DIRECTIONS FOR THIS TASK
Filter the listing below for "Centre" and report every line that has it.

THE INPUT
++++++
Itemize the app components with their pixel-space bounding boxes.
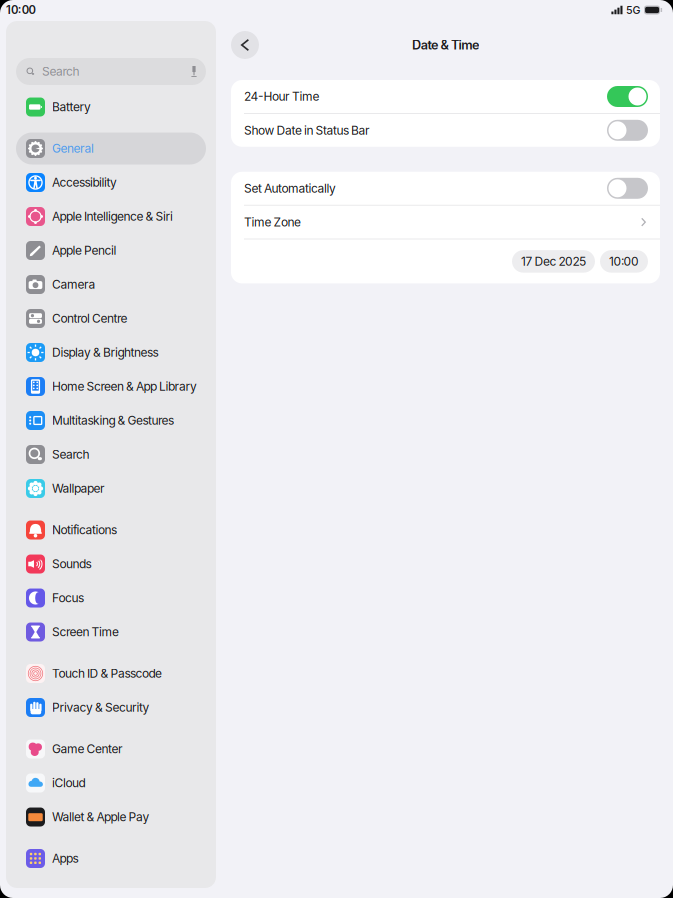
staticText: Apps bbox=[52, 851, 78, 866]
button[interactable]: Sounds bbox=[16, 547, 206, 581]
button[interactable]: Apple Intelligence & Siri bbox=[16, 200, 206, 234]
staticText: Sounds bbox=[52, 557, 92, 571]
staticText: Search bbox=[42, 64, 80, 79]
button[interactable]: Screen Time bbox=[16, 615, 206, 649]
staticText: Set Automatically bbox=[244, 181, 336, 196]
staticText: 24-Hour Time bbox=[244, 89, 320, 104]
button[interactable]: Time Zone bbox=[231, 206, 660, 239]
button[interactable]: Camera bbox=[16, 268, 206, 302]
button[interactable]: 24-Hour Time bbox=[231, 80, 660, 113]
button[interactable]: Apps bbox=[16, 842, 206, 876]
staticText: 5G bbox=[626, 4, 640, 16]
staticText: Time Zone bbox=[244, 215, 301, 229]
staticText: iCloud bbox=[52, 776, 86, 790]
button[interactable]: Accessibility bbox=[16, 166, 206, 200]
staticText: Notifications bbox=[52, 523, 117, 537]
staticText: Focus bbox=[52, 591, 84, 605]
button[interactable]: Touch ID & Passcode bbox=[16, 656, 206, 690]
button[interactable]: Set Automatically bbox=[231, 172, 660, 205]
staticText: Multitasking & Gestures bbox=[52, 413, 174, 428]
staticText: 17 Dec 2025 bbox=[521, 254, 586, 269]
staticText: 10:00 bbox=[609, 254, 639, 269]
staticText: Game Center bbox=[52, 742, 123, 756]
button[interactable]: Control Centre bbox=[16, 302, 206, 336]
staticText: Wallpaper bbox=[52, 481, 105, 496]
button[interactable]: Home Screen & App Library bbox=[16, 370, 206, 404]
button[interactable]: Show Date in Status Bar bbox=[231, 114, 660, 147]
staticText: Control Centre bbox=[52, 311, 128, 326]
staticText: Wallet & Apple Pay bbox=[52, 810, 150, 824]
staticText: Home Screen & App Library bbox=[52, 379, 197, 394]
button[interactable]: Apple Pencil bbox=[16, 234, 206, 268]
staticText: Date & Time bbox=[412, 37, 479, 53]
staticText: Apple Intelligence & Siri bbox=[52, 209, 173, 224]
button[interactable]: 10:00 bbox=[600, 250, 648, 273]
button[interactable]: Battery bbox=[16, 90, 206, 124]
staticText: Display & Brightness bbox=[52, 345, 158, 360]
button[interactable]: Search bbox=[16, 58, 206, 85]
button[interactable]: Wallpaper bbox=[16, 472, 206, 506]
staticText: Privacy & Security bbox=[52, 700, 150, 715]
button[interactable]: Game Center bbox=[16, 732, 206, 766]
button[interactable]: Multitasking & Gestures bbox=[16, 404, 206, 438]
staticText: Battery bbox=[52, 100, 91, 114]
staticText: Show Date in Status Bar bbox=[244, 123, 370, 138]
button[interactable]: Display & Brightness bbox=[16, 336, 206, 370]
staticText: 10:00 bbox=[6, 3, 36, 17]
button[interactable]: Wallet & Apple Pay bbox=[16, 800, 206, 834]
button[interactable]: 17 Dec 2025 bbox=[512, 250, 595, 273]
staticText: Apple Pencil bbox=[52, 243, 116, 258]
staticText: Camera bbox=[52, 277, 96, 292]
button[interactable]: Back bbox=[231, 31, 259, 59]
staticText: Search bbox=[52, 447, 90, 462]
staticText: Screen Time bbox=[52, 625, 119, 639]
button[interactable]: Privacy & Security bbox=[16, 690, 206, 724]
button[interactable]: Notifications bbox=[16, 513, 206, 547]
button[interactable]: Focus bbox=[16, 581, 206, 615]
staticText: General bbox=[52, 141, 94, 156]
staticText: Accessibility bbox=[52, 175, 117, 190]
button[interactable]: Search bbox=[16, 438, 206, 472]
button[interactable]: iCloud bbox=[16, 766, 206, 800]
staticText: Touch ID & Passcode bbox=[52, 666, 162, 681]
button[interactable]: General bbox=[16, 132, 206, 166]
++++++
ANSWER SECTION
button[interactable]: Control Centre bbox=[16, 302, 206, 336]
staticText: Control Centre bbox=[52, 311, 128, 326]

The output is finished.